The VAPR, which provides information relating to the capability and development of Victoria’s electricity declared shared network (DSN), has identified key trends influencing power system resilience – that is, its ability to withstand, and recover from disturbances, such as fault on lines.
- Reducing system strength – which could lead to unstable power system operation;
- Reducing minimum demand – which can lead to high network voltages that exceed safe operating limits;
- Withdrawal of coal-fired generation – which requires careful planning of the grid to manage power system reliability; and
- Aging network – which can result in the need for increased maintenance of network infrastructure.
AEMO has investigated the impact of these trends and the VAPR outlines strategies for maintaining resilience as the power system transitions to a low-carbon future.
“AEMO has already begun implementing temporary operational measures to address some of these challenges in the short term, in particular, reducing minimum demand.

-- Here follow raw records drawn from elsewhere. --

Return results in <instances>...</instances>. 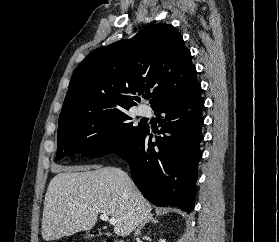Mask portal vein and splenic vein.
I'll use <instances>...</instances> for the list:
<instances>
[{"instance_id":"1","label":"portal vein and splenic vein","mask_w":279,"mask_h":242,"mask_svg":"<svg viewBox=\"0 0 279 242\" xmlns=\"http://www.w3.org/2000/svg\"><path fill=\"white\" fill-rule=\"evenodd\" d=\"M100 219L103 221H108L111 225H115L117 222L115 218H109L106 213L100 214Z\"/></svg>"}]
</instances>
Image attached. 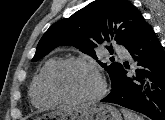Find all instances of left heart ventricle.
Segmentation results:
<instances>
[{"mask_svg":"<svg viewBox=\"0 0 165 120\" xmlns=\"http://www.w3.org/2000/svg\"><path fill=\"white\" fill-rule=\"evenodd\" d=\"M54 86L61 95L78 99L96 94L100 88V82L89 68L70 65L59 71L55 77Z\"/></svg>","mask_w":165,"mask_h":120,"instance_id":"left-heart-ventricle-1","label":"left heart ventricle"}]
</instances>
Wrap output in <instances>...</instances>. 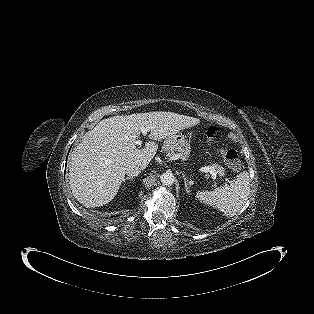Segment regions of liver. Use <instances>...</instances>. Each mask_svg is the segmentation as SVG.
Listing matches in <instances>:
<instances>
[{
  "mask_svg": "<svg viewBox=\"0 0 314 314\" xmlns=\"http://www.w3.org/2000/svg\"><path fill=\"white\" fill-rule=\"evenodd\" d=\"M197 124V118L162 111L103 119L71 153L69 184L74 197L87 208L103 206L116 196L127 166L137 163L146 168L158 145L136 147L142 128H150L151 140L161 141Z\"/></svg>",
  "mask_w": 314,
  "mask_h": 314,
  "instance_id": "obj_1",
  "label": "liver"
}]
</instances>
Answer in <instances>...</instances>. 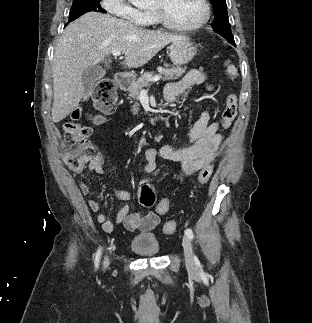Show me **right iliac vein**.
<instances>
[{"label": "right iliac vein", "mask_w": 312, "mask_h": 323, "mask_svg": "<svg viewBox=\"0 0 312 323\" xmlns=\"http://www.w3.org/2000/svg\"><path fill=\"white\" fill-rule=\"evenodd\" d=\"M109 265V260L107 257H105V260H104V267L106 268L107 266Z\"/></svg>", "instance_id": "63e3f726"}]
</instances>
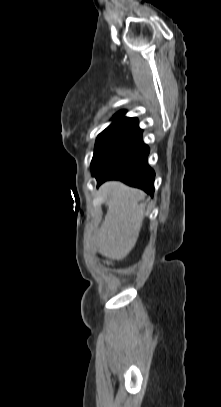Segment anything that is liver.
I'll list each match as a JSON object with an SVG mask.
<instances>
[{
	"label": "liver",
	"instance_id": "6515ba94",
	"mask_svg": "<svg viewBox=\"0 0 221 407\" xmlns=\"http://www.w3.org/2000/svg\"><path fill=\"white\" fill-rule=\"evenodd\" d=\"M100 191L106 200L107 213L93 241L102 255L124 259L139 237L145 213V204L139 202L145 194L119 181L106 182Z\"/></svg>",
	"mask_w": 221,
	"mask_h": 407
}]
</instances>
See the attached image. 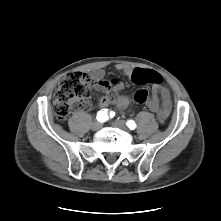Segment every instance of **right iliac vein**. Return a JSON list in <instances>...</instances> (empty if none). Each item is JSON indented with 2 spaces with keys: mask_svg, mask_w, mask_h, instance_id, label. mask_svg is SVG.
Listing matches in <instances>:
<instances>
[{
  "mask_svg": "<svg viewBox=\"0 0 221 221\" xmlns=\"http://www.w3.org/2000/svg\"><path fill=\"white\" fill-rule=\"evenodd\" d=\"M101 128H102V123L99 122V121H94V122L92 123V125H91V129H92L93 131H98V130H100Z\"/></svg>",
  "mask_w": 221,
  "mask_h": 221,
  "instance_id": "obj_1",
  "label": "right iliac vein"
}]
</instances>
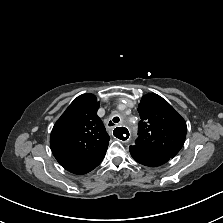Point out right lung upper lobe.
Instances as JSON below:
<instances>
[{"instance_id":"cb5924a9","label":"right lung upper lobe","mask_w":223,"mask_h":223,"mask_svg":"<svg viewBox=\"0 0 223 223\" xmlns=\"http://www.w3.org/2000/svg\"><path fill=\"white\" fill-rule=\"evenodd\" d=\"M93 94L77 97L55 123L50 146L56 160L69 172L83 175L103 160L110 137L97 116Z\"/></svg>"}]
</instances>
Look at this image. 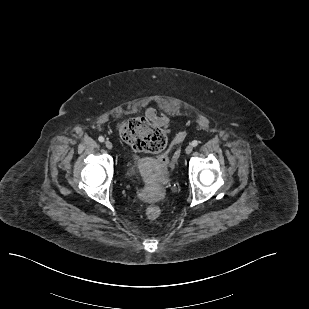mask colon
<instances>
[{
	"label": "colon",
	"mask_w": 309,
	"mask_h": 309,
	"mask_svg": "<svg viewBox=\"0 0 309 309\" xmlns=\"http://www.w3.org/2000/svg\"><path fill=\"white\" fill-rule=\"evenodd\" d=\"M118 134L121 139L133 149L148 153H161L159 163L163 170L167 165L169 153L165 151L167 147L166 135L156 126L148 122L143 117H132L122 121L118 125ZM185 138V133H179L174 139V145L179 144ZM165 151V152H164ZM160 208L151 204L146 208V217L155 220L160 215Z\"/></svg>",
	"instance_id": "obj_1"
}]
</instances>
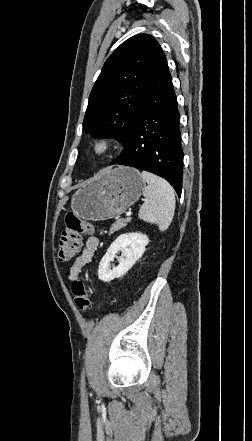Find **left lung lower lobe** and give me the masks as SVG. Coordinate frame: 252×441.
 I'll use <instances>...</instances> for the list:
<instances>
[{
    "label": "left lung lower lobe",
    "mask_w": 252,
    "mask_h": 441,
    "mask_svg": "<svg viewBox=\"0 0 252 441\" xmlns=\"http://www.w3.org/2000/svg\"><path fill=\"white\" fill-rule=\"evenodd\" d=\"M179 122L177 97L162 52L124 150L110 165H127L161 176L180 197L183 151Z\"/></svg>",
    "instance_id": "left-lung-lower-lobe-1"
}]
</instances>
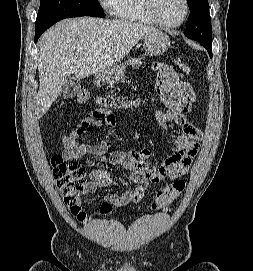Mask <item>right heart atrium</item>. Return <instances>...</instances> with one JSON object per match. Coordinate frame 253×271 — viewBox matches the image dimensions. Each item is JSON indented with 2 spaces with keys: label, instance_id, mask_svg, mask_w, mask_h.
<instances>
[{
  "label": "right heart atrium",
  "instance_id": "1",
  "mask_svg": "<svg viewBox=\"0 0 253 271\" xmlns=\"http://www.w3.org/2000/svg\"><path fill=\"white\" fill-rule=\"evenodd\" d=\"M118 0H99L104 9L108 11H113L116 6Z\"/></svg>",
  "mask_w": 253,
  "mask_h": 271
}]
</instances>
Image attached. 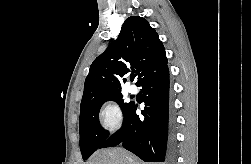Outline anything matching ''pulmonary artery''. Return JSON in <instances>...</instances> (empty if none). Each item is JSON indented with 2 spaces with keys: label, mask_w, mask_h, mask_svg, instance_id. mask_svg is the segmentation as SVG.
I'll use <instances>...</instances> for the list:
<instances>
[{
  "label": "pulmonary artery",
  "mask_w": 251,
  "mask_h": 164,
  "mask_svg": "<svg viewBox=\"0 0 251 164\" xmlns=\"http://www.w3.org/2000/svg\"><path fill=\"white\" fill-rule=\"evenodd\" d=\"M128 91L131 94H136L137 91H138V89H137V87L134 84H131V85L128 86Z\"/></svg>",
  "instance_id": "pulmonary-artery-1"
}]
</instances>
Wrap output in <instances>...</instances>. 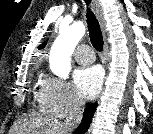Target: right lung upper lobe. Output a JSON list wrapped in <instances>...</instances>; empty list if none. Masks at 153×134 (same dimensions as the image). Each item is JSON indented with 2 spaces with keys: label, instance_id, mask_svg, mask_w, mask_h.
I'll list each match as a JSON object with an SVG mask.
<instances>
[{
  "label": "right lung upper lobe",
  "instance_id": "right-lung-upper-lobe-1",
  "mask_svg": "<svg viewBox=\"0 0 153 134\" xmlns=\"http://www.w3.org/2000/svg\"><path fill=\"white\" fill-rule=\"evenodd\" d=\"M45 45H46V42H44L43 44H41L38 48L39 49H43L45 47Z\"/></svg>",
  "mask_w": 153,
  "mask_h": 134
}]
</instances>
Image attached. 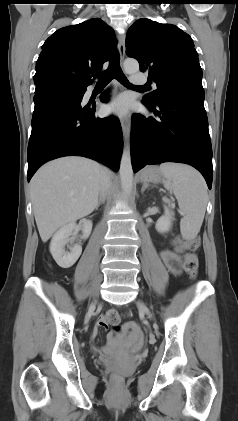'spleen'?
Wrapping results in <instances>:
<instances>
[{
    "instance_id": "1",
    "label": "spleen",
    "mask_w": 238,
    "mask_h": 421,
    "mask_svg": "<svg viewBox=\"0 0 238 421\" xmlns=\"http://www.w3.org/2000/svg\"><path fill=\"white\" fill-rule=\"evenodd\" d=\"M159 170L165 179L164 187L174 193L183 213L180 222L183 237L187 239L196 237L208 201L204 178L197 170L185 164L166 162L160 165Z\"/></svg>"
}]
</instances>
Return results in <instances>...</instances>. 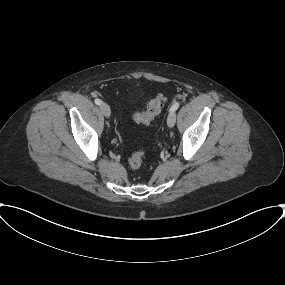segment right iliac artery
Returning a JSON list of instances; mask_svg holds the SVG:
<instances>
[{"label":"right iliac artery","mask_w":285,"mask_h":285,"mask_svg":"<svg viewBox=\"0 0 285 285\" xmlns=\"http://www.w3.org/2000/svg\"><path fill=\"white\" fill-rule=\"evenodd\" d=\"M95 103L97 104V105H100L102 102H101V100L100 99H95Z\"/></svg>","instance_id":"obj_1"}]
</instances>
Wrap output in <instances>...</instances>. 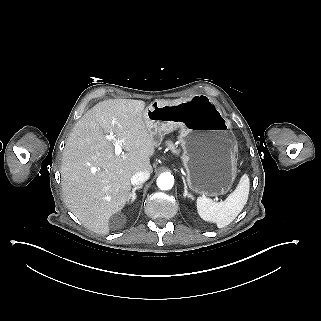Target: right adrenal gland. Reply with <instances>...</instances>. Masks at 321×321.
Segmentation results:
<instances>
[{
  "mask_svg": "<svg viewBox=\"0 0 321 321\" xmlns=\"http://www.w3.org/2000/svg\"><path fill=\"white\" fill-rule=\"evenodd\" d=\"M143 187V185H140V186H135L133 189H132V192L129 194V197L127 198V203L129 204H132L135 199H136V190L138 189H141Z\"/></svg>",
  "mask_w": 321,
  "mask_h": 321,
  "instance_id": "right-adrenal-gland-1",
  "label": "right adrenal gland"
}]
</instances>
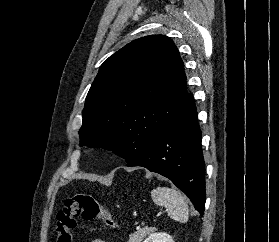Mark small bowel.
<instances>
[{"label": "small bowel", "mask_w": 279, "mask_h": 242, "mask_svg": "<svg viewBox=\"0 0 279 242\" xmlns=\"http://www.w3.org/2000/svg\"><path fill=\"white\" fill-rule=\"evenodd\" d=\"M89 242H108V241H106L104 239L97 238V239H93V240H91Z\"/></svg>", "instance_id": "obj_1"}]
</instances>
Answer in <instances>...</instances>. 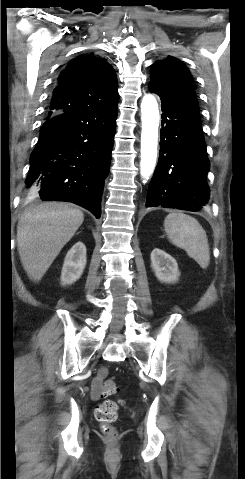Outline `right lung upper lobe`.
Here are the masks:
<instances>
[{
  "instance_id": "1",
  "label": "right lung upper lobe",
  "mask_w": 245,
  "mask_h": 479,
  "mask_svg": "<svg viewBox=\"0 0 245 479\" xmlns=\"http://www.w3.org/2000/svg\"><path fill=\"white\" fill-rule=\"evenodd\" d=\"M116 74L105 58L86 54L73 59L60 73L46 119L57 114L118 103Z\"/></svg>"
}]
</instances>
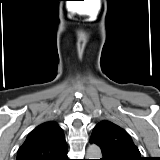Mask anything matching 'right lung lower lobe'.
Masks as SVG:
<instances>
[{
    "label": "right lung lower lobe",
    "mask_w": 160,
    "mask_h": 160,
    "mask_svg": "<svg viewBox=\"0 0 160 160\" xmlns=\"http://www.w3.org/2000/svg\"><path fill=\"white\" fill-rule=\"evenodd\" d=\"M61 160H69L67 157V153L64 155V157Z\"/></svg>",
    "instance_id": "obj_1"
}]
</instances>
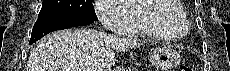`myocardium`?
<instances>
[{
  "instance_id": "f54148a6",
  "label": "myocardium",
  "mask_w": 230,
  "mask_h": 71,
  "mask_svg": "<svg viewBox=\"0 0 230 71\" xmlns=\"http://www.w3.org/2000/svg\"><path fill=\"white\" fill-rule=\"evenodd\" d=\"M179 0H151L146 4L148 18L158 30L170 33L174 38H182L189 31L185 14L175 13L170 6Z\"/></svg>"
}]
</instances>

However, it is imperative we address these challenges in a holistic, co-ordinated manner and with a long term focus, to ensure ongoing stability of the power system,” said AEMO Group Manager Forecasting and Planning Craig Price.
AEMO has recognised the need to increase the capacity of the transmission network in western Victoria to facilitate increasing levels of renewable generation being incentivised under the Victorian Government’s Victorian Renewable Energy Target (VRET).
“The renewable generation capacity being considered under the VRET greatly exceeds current transmission network capacity, so in order to relieve congestion on the network and realise the full potential of the new generation, greater capacity must be built into the network,” said Mr Price.
AEMO has commenced a Regulatory Investment Test – Transmission (RIT-T) to identify the preferred option for increasing capacity in western Victoria. The first report of the RIT-T was published in April 2017.
Increase in interconnector capacity will also be required to enable the sharing of excess renewable generation between Victoria and other states in the National Electricity Market (NEM).
“This VAPR shows that increasing the capability of the existing Victoria – New South Wales interconnector may be economically justifiable. Increased interconnection would allow excess generation to be shared between Victoria and other jurisdictions.
“This emphasises that the planning approach to the NEM must be holistic – no element of the network can be considered in isolation of others,” said Mr Price.